= Beginning of Section =

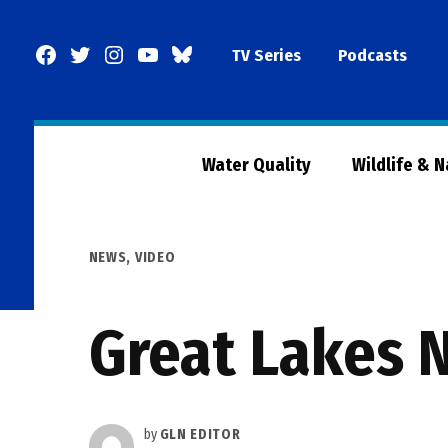
Skip
to
Facebook
Twitter
Instagram
YouTube
BlueSky
TV Series
Podcasts
content
Page
Water Quality
Wildlife & 
POSTED
NEWS
,
VIDEO
IN
Great Lakes 
by
GLN EDITOR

= End of Section =

■ **Exercise details**: Would you write out every record word for word, leaving no picture in?

■ **Output of the task**:
Skip
to
Facebook
Twitter
Instagram
YouTube
BlueSky
TV Series
Podcasts
content
Page
Water Quality
Wildlife & 
POSTED
NEWS
,
VIDEO
IN
Great Lakes 
by
GLN EDITOR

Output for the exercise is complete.